Enjoying an Unexpected Pocket of Pleasure

It was one of those unseasonably warm February afternoons. Temperature hovering around 70 degrees. Cloudless blue sky. Sunday afternoon with free time and a desire to set aside the to-do lists for some fun. It didn’t take long before we were in our car, convertible top down, cruising the back roads of the Hill Country. It’s the unexpected, unplanned pockets of pleasure that make life fun and we wanted to capture one of those experiences. We wandered our way along the countryside, enjoying God’s gifts of nature and a few of the many treasures to explore in Texas. It was fun to find new places we had not visited before.

As the sun began to touch the tip of the horizon, we headed for home, deciding to stop for a bite of supper along the way. “Let’s find a place we’ve never been,” my husband who is always up for new adventures. Soon we came to a little café in a small town, saw some cars parked nearby, and decided it might be worth checking out.

Greeted at the door by a pleasant aroma coming from the kitchen and a friendly young woman, we noticed two dining rooms. On the right was a warm, inviting area, with several tables occupied by customers enjoying dinner. Our hostess began to lead us in that direction, until we turned and scoped out the smaller room on the left. It was more casual looking and people seemed to be clustered in groups rather than individual dining parties. There were toes tapping and heads nodding in rhythm, as music filled the air. Not the typical recorded songs playing through overhead speakers but rather a group of adults playing assorted instruments and singing vintage tunes.

“We’d like to sit in here,” we quickly asked, hoping our hostess would agree. “No problem, she replied. “On Sunday evenings people get together to sing and play a while. No big thing. You’re welcome to join in if you’d like.”

We ended up lingering over a pleasant country meal, a collection of nostalgic music and some relaxing conversation.

We even dared sing along a time or two, not so anyone could hear beyond our table, just an effort to enjoy an unexpected pocket of pleasure together. The music was an assortment from classic country, to old ballads, even a few show tunes and a bit of vintage rock and roll thrown in, reflecting the broad range of age and life experiences of the group that entertained us. Actually, I think they were there to entertain themselves and we were just eavesdropping on their fun together.

It was such a treat to watch these musicians sing and play from the depths of their memories and out of the overflow of their love of music. They struck a chord with this musician’s soul. It wasn’t about their accuracy of word or note. It was about their freedom to express themselves in a way that brought smiles and a connection with those who gathered on the sidelines. They hadn’t rehearsed or planned anything in advance, other than to show up and share an evening together. No pretension. No judgment. No pride. Simply a love for their God-given talent and respect for the same in others.

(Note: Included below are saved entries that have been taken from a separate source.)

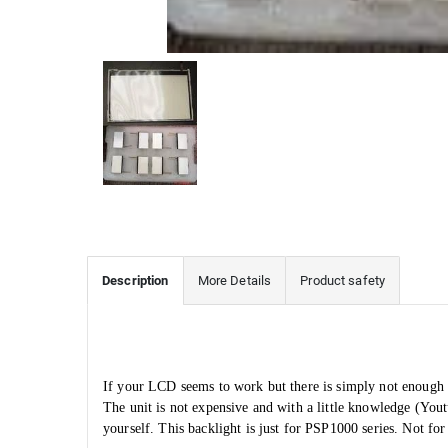
Description
More Details
Product safety
If your LCD seems to work but there is simply not enough l
The unit is not expensive and with a little knowledge (You
yourself. This backlight is just for PSP1000 series. Not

Knowing we had a drive ahead before we reached our home, we thanked the musicians for sharing their music with us and were on our way, agreeing we would find our way back there again. On the way home, we talked about the pleasure we saw in the spirits of those musicians as they played and sang from their hearts. It was refreshing to share that experience with them. Life can get so busy and so orchestrated at times—for us all—with full agendas to follow and tasks to accomplish. We may not take the time to simply relax and enjoy each other’s company, each other’s talents, each other’s laughter and life experiences. The agenda for those musicians that night was simple: Make the most of the present moment and share what you have with those around you. I’m thankful we shared that same agenda. The stuff great memories are made of.